(What the exercise asks) Copy all records exactly; omit pictures.
### Extracted data ###
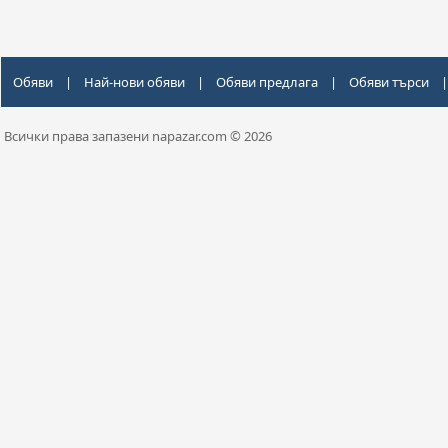
Обяви
|
Най-нови обяви
|
Обяви предлага
|
Обяви търси
|
Всички права запазени napazar.com © 2026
###
(Exercise response)
Обяви
|
Най-нови обяви
|
Обяви предлага
|
Обяви търси
|
Всички права запазени napazar.com © 2026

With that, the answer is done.